Understanding the changes in hormones that happen in the years leading up to and during menopause can be overwhelming. Women can spend up to 10 years in the perimenopausal period prior to menopause when they finally reach the “end” and don’t have a period for 12 consecutive months. The hormonal fluctuations during that time can cause a lot of symptoms and many of them can be bothersome enough that treatment is necessary. This is too often either not discussed, overlooked, considered a part of aging that as women we just need to “deal with”, or not treated effectively because of a lack of knowledge on the part of health care providers.
The short version is that our ovaries are the main producers of estrogen and progesterone. These aren’t the only important hormones, but are the two primary female sex hormones. Estrogen is produced, we ovulate, and ovulation results in the production of progesterone. Around 35 our follicles begin to fail, ovulation begins to slow, and so we produce less progesterone. Estrogen production also begins to slow. It is believed that estrogen drops by about 60% at menopause, this is usually a gradual decline. Progesterone often drops very quickly. No ovulation, no progesterone, and it is believed that it drops by 90% or more, often to almost zero.
The real problem with our hormones isn’t as simple as estrogen is low or progesterone is low. The balance between estrogen and progesterone is the real issue.
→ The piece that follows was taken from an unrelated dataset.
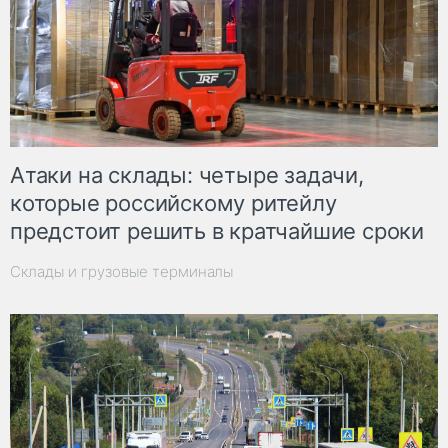
Атаки на склады: четыре задачи,
которые российскому ритейлу
предстоит решить в кратчайшие сроки
Склады и грузовые терминалы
What is Estrogen Dominance
Estrogen dominance – refers to an imbalance where there is not enough progesterone to balance the amount of estrogen. This does not necessarily mean that estrogen is too high. It just means that there isn’t enough progesterone for the amount of estrogen that is present. Sometimes estrogen dominance is really a Progesterone deficiency. Your estrogen level is normal, but your progesterone level is so low that the estrogen is unopposed and dominant.
Consider that your estrogen level may be lower than the “normal” lab range, but if your progesterone level is zero, then you have estrogen with NO progesterone to balance it. One requires the other. They balance each other and either without its counterpart will cause problems. Many of the symptoms of menopause can be caused by estrogen dominance. The most frequent assumption is that if a woman is menopausal and has these symptoms then their estrogen level must be low. While this may be true, it is often not that simple.
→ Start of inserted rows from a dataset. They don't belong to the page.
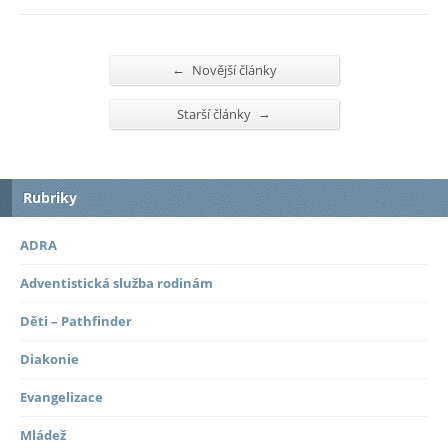
←
Novější články
→
Starší články
Rubriky
ADRA
Adventistická služba rodinám
Děti – Pathfinder
Diakonie
Evangelizace
Mládež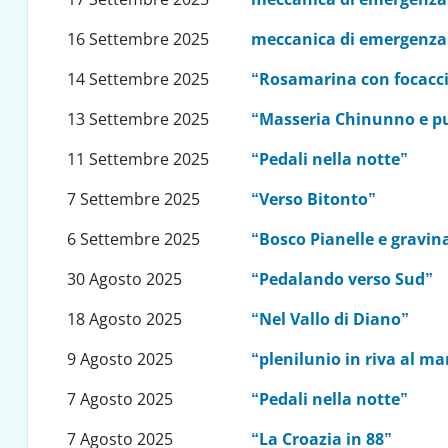
16 Settembre 2025
meccanica di emergenza
14 Settembre 2025
“Rosamarina con focacci
13 Settembre 2025
“Masseria Chinunno e p
11 Settembre 2025
“Pedali nella notte”
7 Settembre 2025
“Verso Bitonto”
6 Settembre 2025
“Bosco Pianelle e gravin
30 Agosto 2025
“Pedalando verso Sud”
18 Agosto 2025
“Nel Vallo di Diano”
9 Agosto 2025
“plenilunio in riva al ma
7 Agosto 2025
“Pedali nella notte”
7 Agosto 2025
“La Croazia in 88”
Symptoms of Estrogen Dominance
Symptoms of estrogen dominance include:
- Irregular periods, heavy periods, infertility
- Mood changes, depression, anxiety
- Breast tenderness
- Hot flashes
- Vaginal dryness
- Fluid retention
- Weight gain especially in the hips, thighs, and abdomen
- Sleep disturbances and fatigue
- Decreased sex drive
- Memory Problems or difficulty concentrating
- Thinning hair
- Facial hair on chin or upper lip
- Joint or muscle aches and pains
Symptoms can be managed safely and effectively but treatment with progesterone alone or estrogen and progesterone together should only be started after a thorough history and evaluation. Every situation is not the same and there is no “standard” plan. It is critical that you consider the whole picture and look not at individual levels but at the balance of hormones as well to feel your best. There is far more to the entire hormone picture than I have discussed here. Cortisol, DHEA, testosterone, and many other hormones and health factors play a role in our hormone health. My goal in this quick article was to give you a basic understanding of the importance of the balance between estrogen and progesterone as the two primary female sex hormones.